The scientific evaluation of the state salt iodination in China from 1985 to 2014 showed, in addition to the known positive effects, also significant negative effects on the thyroid gland in the event of a local excess of iodine, which also includes an increased risk of hypothyroidism.

Hypothyroidism in animals

In veterinary medicine, hypothyroidism is of greater importance , especially in dogs . In contrast, the frequency of hypothyroidism caused by iodine deficiency has decreased significantly in recent decades, especially due to the addition of iodine in commercial feed.

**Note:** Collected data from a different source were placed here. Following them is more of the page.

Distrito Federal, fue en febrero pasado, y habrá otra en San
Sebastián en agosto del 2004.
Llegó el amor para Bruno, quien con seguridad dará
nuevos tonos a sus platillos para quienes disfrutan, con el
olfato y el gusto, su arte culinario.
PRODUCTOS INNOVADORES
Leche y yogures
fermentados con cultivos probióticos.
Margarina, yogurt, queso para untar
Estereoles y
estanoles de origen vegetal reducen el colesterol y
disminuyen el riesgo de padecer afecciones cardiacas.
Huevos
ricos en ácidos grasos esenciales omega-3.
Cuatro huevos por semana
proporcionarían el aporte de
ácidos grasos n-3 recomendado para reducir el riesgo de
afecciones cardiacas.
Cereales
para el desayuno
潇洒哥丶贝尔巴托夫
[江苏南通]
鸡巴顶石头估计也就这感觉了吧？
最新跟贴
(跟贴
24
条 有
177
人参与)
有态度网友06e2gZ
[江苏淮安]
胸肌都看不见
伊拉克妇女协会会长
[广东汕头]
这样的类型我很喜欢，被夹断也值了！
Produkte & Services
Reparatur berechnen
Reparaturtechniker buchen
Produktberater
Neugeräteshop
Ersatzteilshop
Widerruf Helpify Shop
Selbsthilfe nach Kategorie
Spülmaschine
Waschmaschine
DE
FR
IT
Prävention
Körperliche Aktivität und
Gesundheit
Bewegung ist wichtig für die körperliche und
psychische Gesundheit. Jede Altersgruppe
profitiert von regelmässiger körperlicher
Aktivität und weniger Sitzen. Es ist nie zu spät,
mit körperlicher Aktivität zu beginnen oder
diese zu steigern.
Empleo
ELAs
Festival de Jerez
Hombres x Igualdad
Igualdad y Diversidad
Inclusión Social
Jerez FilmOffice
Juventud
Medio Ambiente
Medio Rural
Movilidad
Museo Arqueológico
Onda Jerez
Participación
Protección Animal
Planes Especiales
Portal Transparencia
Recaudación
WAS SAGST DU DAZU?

In principle, the same causes can be responsible in dogs as in humans, but 95% of the cases are acquired primary hypothyroidism. They are caused by (presumably autoimmune ) inflammation of the thyroid gland or by atrophy of the organ for no apparent cause ( idiopathic hypothyroidism ). Dogs of large breeds are particularly affected. The symptoms usually appear insidious and consist of increasing sluggishness as well as skin and coat changes, in bitches also a lack of heat . The diagnosis is the same as in human medicine, although it should be noted that gray and deerhounds have physiologically lower T4 levels than other dog breeds. In addition, some drugs ( glucocorticoids , anticonvulsants , quinidine , salicylates , phenylbutazone , sulfonamides and X-ray contrast media ) and other diseases can lead to decreased T4 values. The treatment is carried out by giving thyroid hormones.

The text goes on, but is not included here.